Eilig lief der Benno, das Befohlene zu holen, und inzwischen kamen die Haslerischen und fragten, wie weit es noch wäre.

„A paar Stund no,“ erwiderte die Hebamme und fügte lachend bei: „Was leidt’s denn, wenn i an Bubn hol?“

„Sell kriagn ma na scho, Frauli!“ antwortete der Vater, und die Mutter meinte: „D’Hauptsach is, daß alls guat geht, ebbas werd’s scho sei!“

Um Mittag bemächtigte sich meiner eine große Unruhe, so daß ich aufstand und mich etwas ankleidete. Dann ging ich ans Fenster und sah hinab auf die vielen Menschen, die zur Parade gingen. Deutlich hörte ich das Wirbeln der Trommeln und hoffte, das Militär bei uns vorbeiziehen zu sehen, weshalb ich das Fenster öffnete, während mein Gatte sich lebhaft mit der Frau Notacker unterhielt.

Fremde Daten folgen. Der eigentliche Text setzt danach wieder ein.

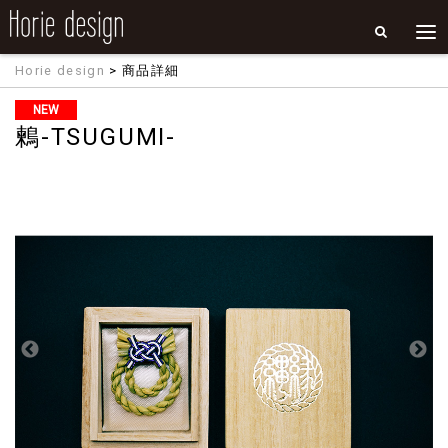
Horie design
> 商品詳細
NEW
鶫-TSUGUMI-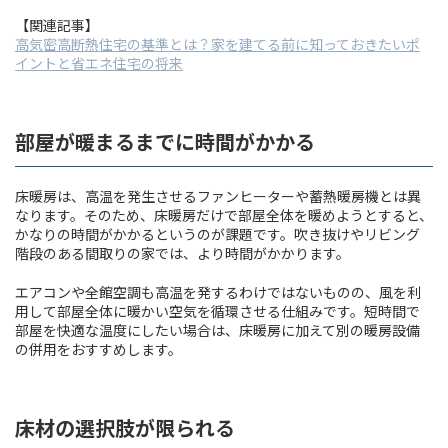
【関連記事】
高気密高断熱住宅の基準とは？家を建てる前に知っておきたいポ
イントと省エネ住宅の将来
部屋が暖まるまでに時間がかかる
床暖房は、高温を発生させるファンヒーターや蓄熱暖房機とは異
なります。そのため、床暖房だけで部屋全体を暖めようとすると、
かなりの時間がかかるというのが課題です。吹き抜けやリビング
階段のある間取りの家では、より時間がかかります。
エアコンや全館空調も高温を発するわけではないものの、風を利
用して部屋全体に暖かい空気を循環させる仕組みです。短時間で
部屋を快適な温度にしたい場合は、床暖房に加えて別の暖房設備
の併用をおすすめします。
床材の選択肢が限られる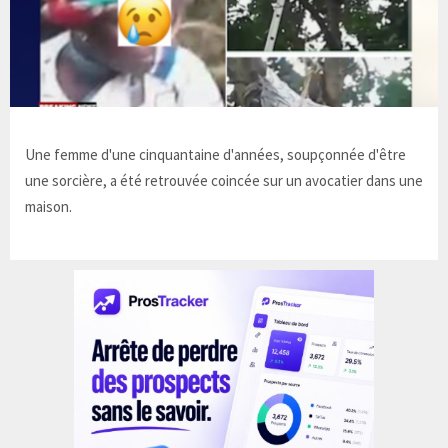
Une femme d'une cinquantaine d'années, soupçonnée d'être
une sorcière, a été retrouvée coincée sur un avocatier dans une
maison.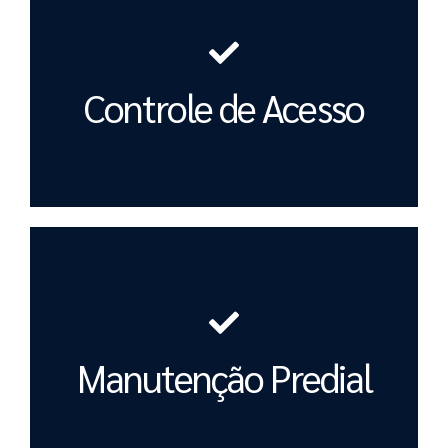
Controle de Acesso
Manutenção Predial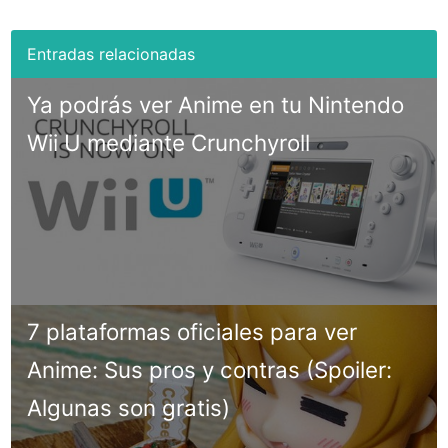
Ya podrás ver Anime en tu Nintendo
Wii U mediante Crunchyroll
7 plataformas oficiales para ver
Anime: Sus pros y contras (Spoiler:
Algunas son gratis)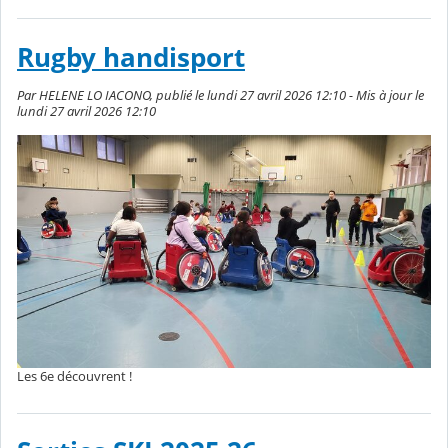
Rugby handisport
Par HELENE LO IACONO, publié le lundi 27 avril 2026 12:10 - Mis à jour le
lundi 27 avril 2026 12:10
Les 6e découvrent !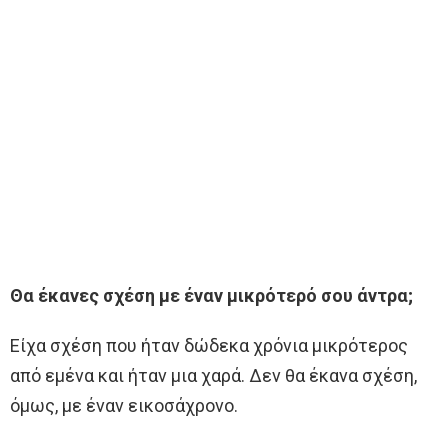
Θα έκανες σχέση με έναν μικρότερό σου άντρα;
Είχα σχέση που ήταν δώδεκα χρόνια μικρότερος
από εμένα και ήταν μια χαρά. Δεν θα έκανα σχέση,
όμως, με έναν εικοσάχρονο.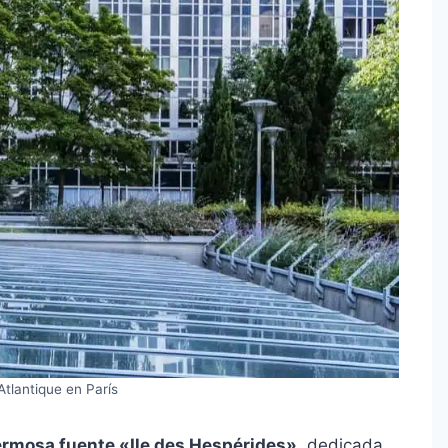
Atlantique en París
rmosa fuente «Ile des Hespérides»
, dedicada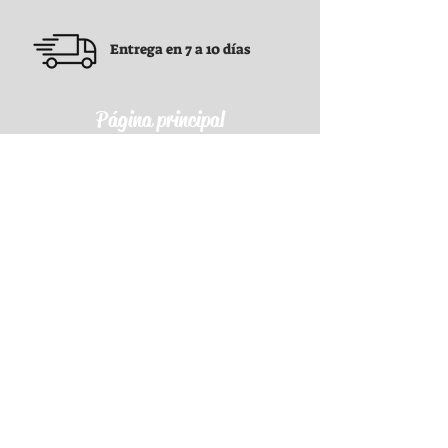
Entrega en 7 a 10 días
Página principal
Condiciones generales
Condiciones generales
Política de confidencialidad
Política de reembolso
Política de envío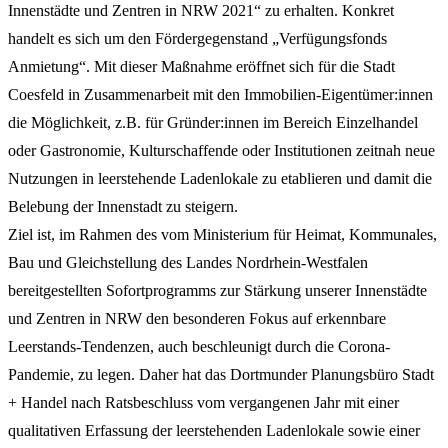
Innenstädte und Zentren in NRW 2021“ zu erhalten. Konkret
handelt es sich um den Fördergegenstand „Verfügungsfonds
Anmietung“. Mit dieser Maßnahme eröffnet sich für die Stadt
Coesfeld in Zusammenarbeit mit den Immobilien-Eigentümer:innen
die Möglichkeit, z.B. für Gründer:innen im Bereich Einzelhandel
oder Gastronomie, Kulturschaffende oder Institutionen zeitnah neue
Nutzungen in leerstehende Ladenlokale zu etablieren und damit die
Belebung der Innenstadt zu steigern.
Ziel ist, im Rahmen des vom Ministerium für Heimat, Kommunales,
Bau und Gleichstellung des Landes Nordrhein-Westfalen
bereitgestellten Sofortprogramms zur Stärkung unserer Innenstädte
und Zentren in NRW den besonderen Fokus auf erkennbare
Leerstands-Tendenzen, auch beschleunigt durch die Corona-
Pandemie, zu legen. Daher hat das Dortmunder Planungsbüro Stadt
+ Handel nach Ratsbeschluss vom vergangenen Jahr mit einer
qualitativen Erfassung der leerstehenden Ladenlokale sowie einer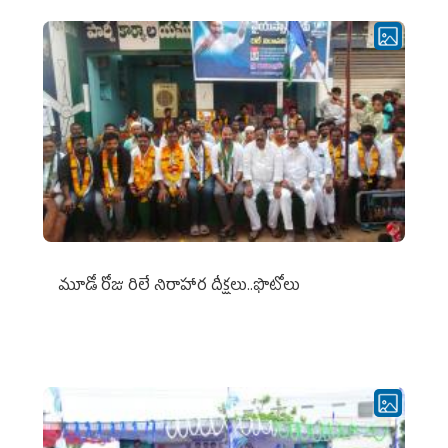
మూడో రోజు రిలే నిరాహార దీక్షలు..ఫొటోలు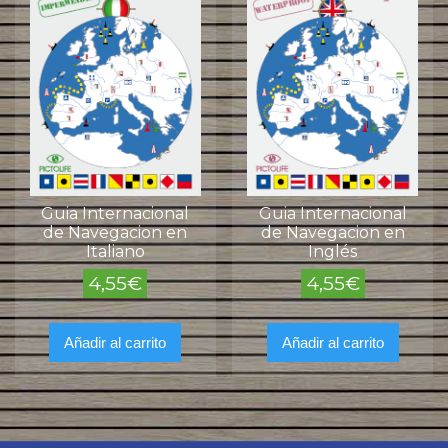
Guia Internacional
Guia Internacional
de Navegacion en
de Navegacion en
Italiano
Inglés
4,55
€
4,55
€
Añadir al carrito
Añadir al carrito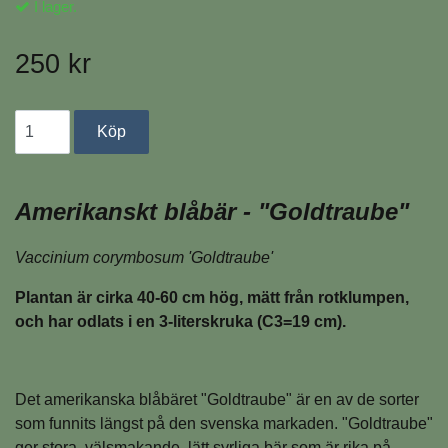
I lager.
250 kr
Amerikanskt blåbär - "Goldtraube"
Vaccinium corymbosum 'Goldtraube'
Plantan är cirka 40-60 cm hög, mätt från rotklumpen,
och har odlats i en 3-literskruka (C3=19 cm).
Det amerikanska blåbäret "Goldtraube" är en av de sorter
som funnits längst på den svenska markaden. "Goldtraube"
ger stora, välsmakande, lätt syrliga bär som är rika på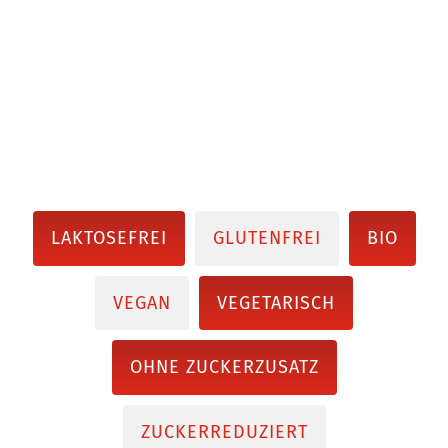
LAKTOSEFREI
GLUTENFREI
BIO
VEGAN
VEGETARISCH
OHNE ZUCKERZUSATZ
ZUCKERREDUZIERT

Da fühlte ich plötzlich ein starkes Anstemmen des Kindes, und zugleich hatte ich das Gefühl, als müsse ich zerspringen.

„Frau Notacker, i moan, jatz ...“ mehr brachte ich nicht mehr heraus.

Drunten zog die Regimentsmusik vorbei mit Pauken und Trompeten, und Kinder jubelten und pfiffen; da mischte sich ein kreischendes Stimmlein in die Klänge des Militärmarsches — ich hatte einen Buben.

Nun herrschte Lust und Freud im Hause und ward die Taufe mit großem Pomp gefeiert und gab man dem Buben nach seinem Großvater die Namen Johannes Magnus.

Ich eile nun, zum Ende zu kommen; denn die letzten meiner Erinnerungen sind so traurig und peinlich, daß es der Leser mir nicht übel vermerken möge, wenn ich gewisse Zeitpunkte überspringe und in gedrängter Form die letzten Schicksale erzähle.